Brenne French Single Malt Whisky: Though it makes the point of calling itself a “single malt” (because technically, it is), the comparisons to Scotch or Japanese whisky should stop right there. Because Brenne indeed is its own distinct je ne sais whisky. It’s produced in Cognac, France from organic malted barley and natural spring water from Charente, and aged in new French limousin barrels for a minimum of six years (as opposed to the typical used American oak or Sherry barrels most common with single malts.) The effect is exquisite - luscious fruit flavors consist of dark plum with bananas, mango and pear. Vanilla, dulce de leche, macadamia nut, bittersweet chocolate and a slight pepperiness round it out. Ooh la la!
Koval Lion’s Pride 47th Ward: Named for the distillery’s Ravenswood neighborhood in Chicago, this limited edition four grain (oat, rye, wheat and malted barley) whiskey is very worth seeking out. Toasty and soothing, there’s a satisfying honey nut Cheerios feel to it. Like most of their products, it’s got some texture and a long, malty finish, though this one has more spice and overall complexity on the back palate.

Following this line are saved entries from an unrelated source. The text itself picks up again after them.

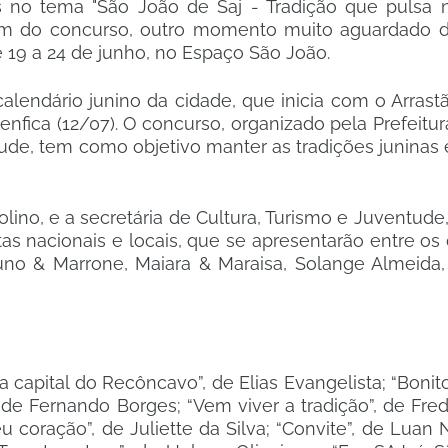
s no tema "São João de Saj - Tradição que pulsa n
ém do concurso, outro momento muito aguardado d
 19 a 24 de junho, no Espaço São João.
alendário junino da cidade, que inicia com o Arras
nfica (12/07). O concurso, organizado pela Prefeitur
ude, tem como objetivo manter as tradições juninas e
ino, e a secretária de Cultura, Turismo e Juventude, S
as nacionais e locais, que se apresentarão entre os 
uno & Marrone, Maiara & Maraisa, Solange Almeida
capital do Recôncavo”, de Elias Evangelista; “Bonito
 de Fernando Borges; “Vem viver a tradição”, de Fred
coração”, de Juliette da Silva; “Convite”, de Luan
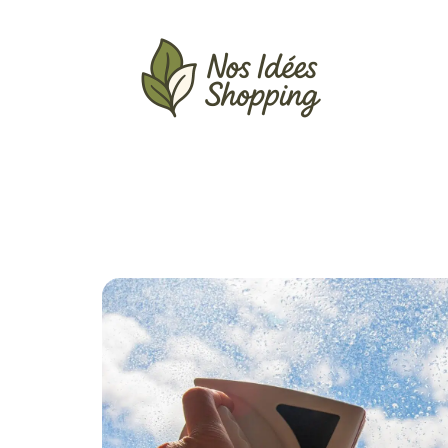
Actu
Auto
Entreprise
Famille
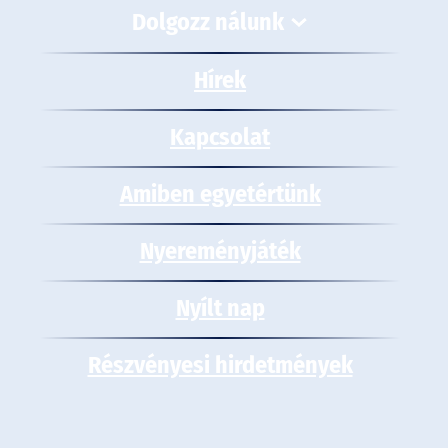
Dolgozz nálunk
Hírek
Kapcsolat
Amiben egyetértünk
Nyereményjáték
Nyílt nap
Részvényesi hirdetmények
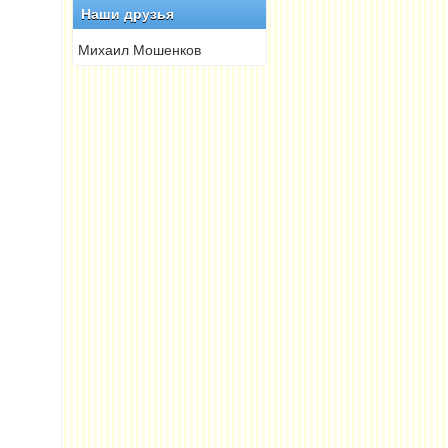
Наши друзья
Михаил Мошенков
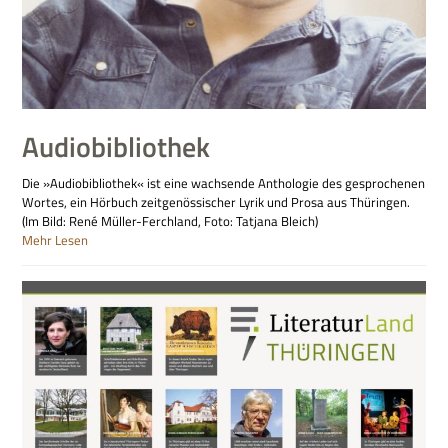
Audiobibliothek
Die »Audiobibliothek« ist eine wachsende Anthologie des gesprochenen
Wortes, ein Hörbuch zeitgenössischer Lyrik und Prosa aus Thüringen.
(Im Bild: René Müller-Ferchland, Foto: Tatjana Bleich)
Mehr Lesen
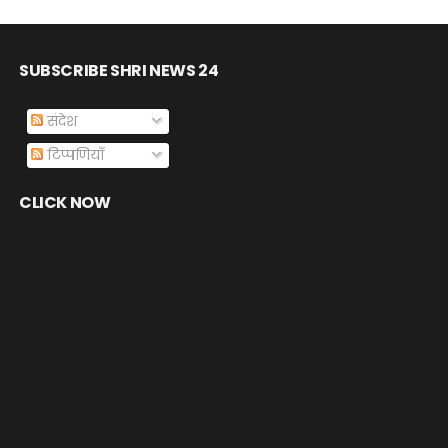
SUBSCRIBE SHRI NEWS 24
संदेश
टिप्पणियाँ
CLICK NOW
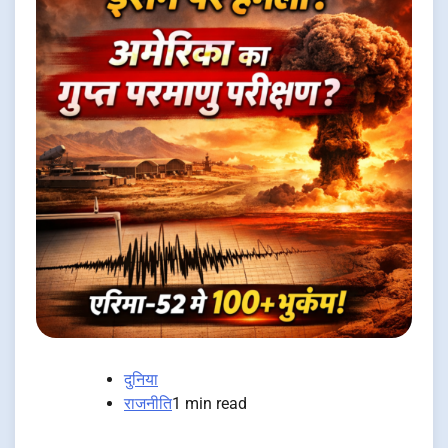
दुनिया
राजनीति
1 min read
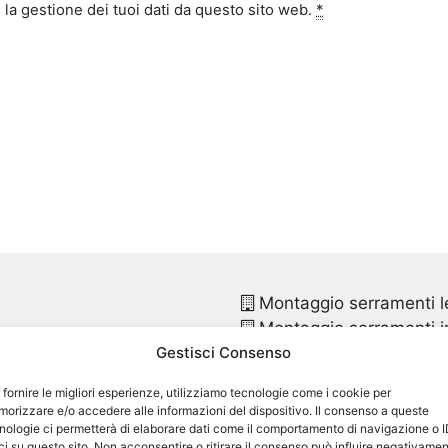
la gestione dei tuoi dati da questo sito web.
*
Montaggio serramenti l
Montaggio serramenti in
Gestisci Consenso
Montaggio finestre pvc
Montaggio finestre in p
 fornire le migliori esperienze, utilizziamo tecnologie come i cookie per
Sostituzione infissi
Com
orizzare e/o accedere alle informazioni del dispositivo. Il consenso a queste
Sostituzione infissi in p
nologie ci permetterà di elaborare dati come il comportamento di navigazione o 
ci su questo sito. Non acconsentire o ritirare il consenso può influire negativame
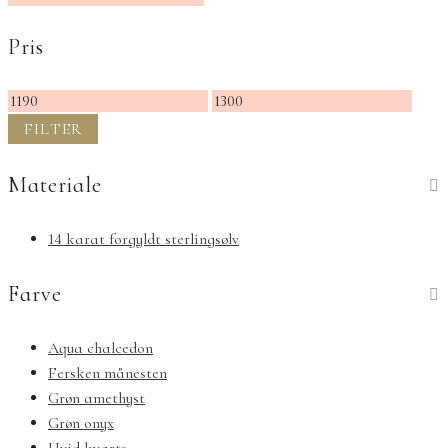
Pris
Mindste
Højeste
pris
pris
FILTER
Materiale
14 karat forgyldt sterlingsølv
Farve
Aqua chalcedon
Fersken månesten
Grøn amethyst
Grøn onyx
Hvid kvarts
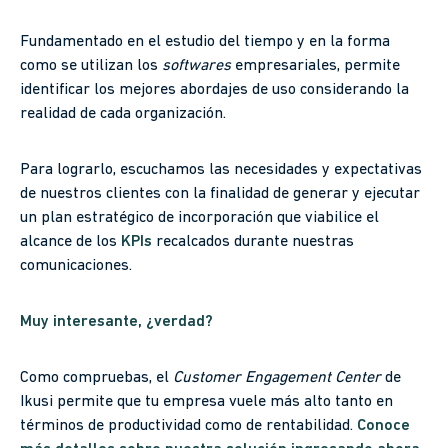
Fundamentado en el estudio del tiempo y en la forma
como se utilizan los
softwares
empresariales, permite
identificar los mejores abordajes de uso considerando la
realidad de cada organización.
Para lograrlo, escuchamos las necesidades y expectativas
de nuestros clientes con la finalidad de generar y ejecutar
un plan estratégico de incorporación que viabilice el
alcance de los
KPIs
recalcados durante nuestras
comunicaciones.
Muy interesante, ¿verdad?
Como compruebas, el
Customer Engagement Center
de
Ikusi permite que tu empresa vuele más alto tanto en
términos de productividad como de rentabilidad.
Conoce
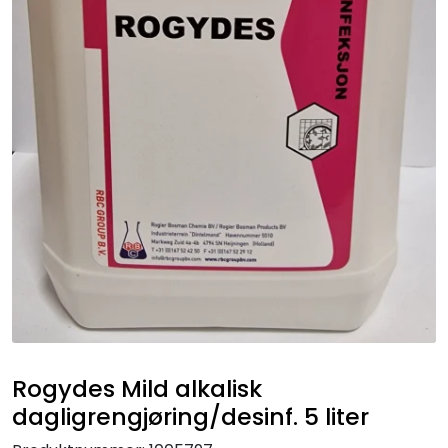
Rogydes Mild alkalisk
dagligrengjøring/desinf. 5 liter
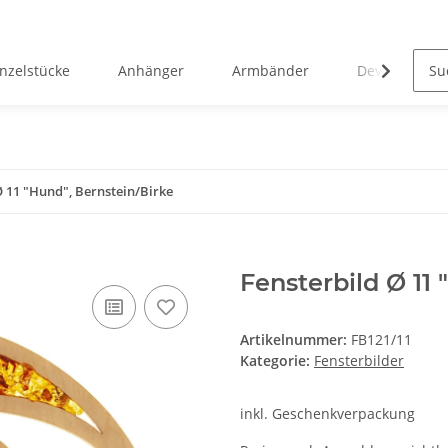
inzelstücke
Anhänger
Armbänder
Devotionalie
Ø 11 "Hund", Bernstein/Birke
Fensterbild Ø 11 
Artikelnummer:
FB121/11
Kategorie:
Fensterbilder
inkl. Geschenkverpackung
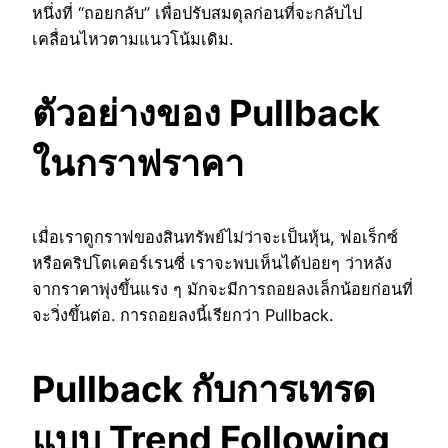
หนึ่งที่ “ถอยกลับ” เพื่อปรับสมดุลก่อนที่จะกลับไป
เคลื่อนไหวตามแนวโน้มเดิม.
ตัวอย่างของ Pullback
ในกราฟราคา
เมื่อเราดูกราฟของสินทรัพย์ไม่ว่าจะเป็นหุ้น, ฟอเร็กซ์
หรือคริปโตเคอร์เรนซี่ เราจะพบเห็นได้บ่อยๆ ว่าหลัง
จากราคาพุ่งขึ้นแรง ๆ มักจะมีการถอยลงเล็กน้อยก่อนที่
จะวิ่งขึ้นต่อ. การถอยลงนี้เรียกว่า Pullback.
Pullback กับการเทรด
แบบ Trend Following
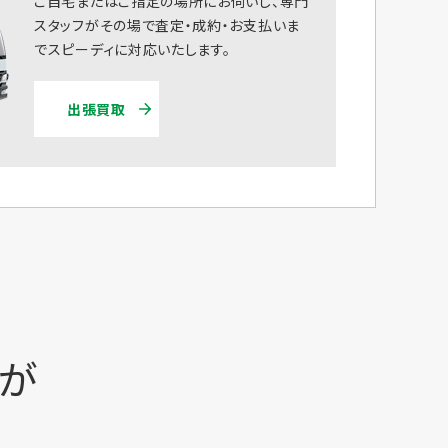
ご自宅またはご指定の場所にお伺いし、専門
スタッフがその場で査定・成約・お支払いま
でスピーディに対応いたします。
出張買取
時が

Dry Fly Distilling Port Finish Wheat Whiskey: You’re right. Fortified wine cask finishes seldom work. It’s an old trick that distilleries use to hide imperfections and weird aromas, with a finish often so strong it completely overpowers the whiskey, like dousing it in cheap aftershave. However, in this instance, it’s a power used for good instead of evil. The trick is to start with a quality product, which they’ve done with their Washington Wheat Whiskey. But the other trick is not to use too much of a good thing, which they have also done, using ex-huckleberry port casks from their neighbors at Townsend Winery. It’s an intentionally sweet whiskey, something that would pair well with desserts and creamy cheeses, but there’s a pleasant berry acidity to it that keeps the sweetness in check and allows the natural flavors of the whiskey to shine through.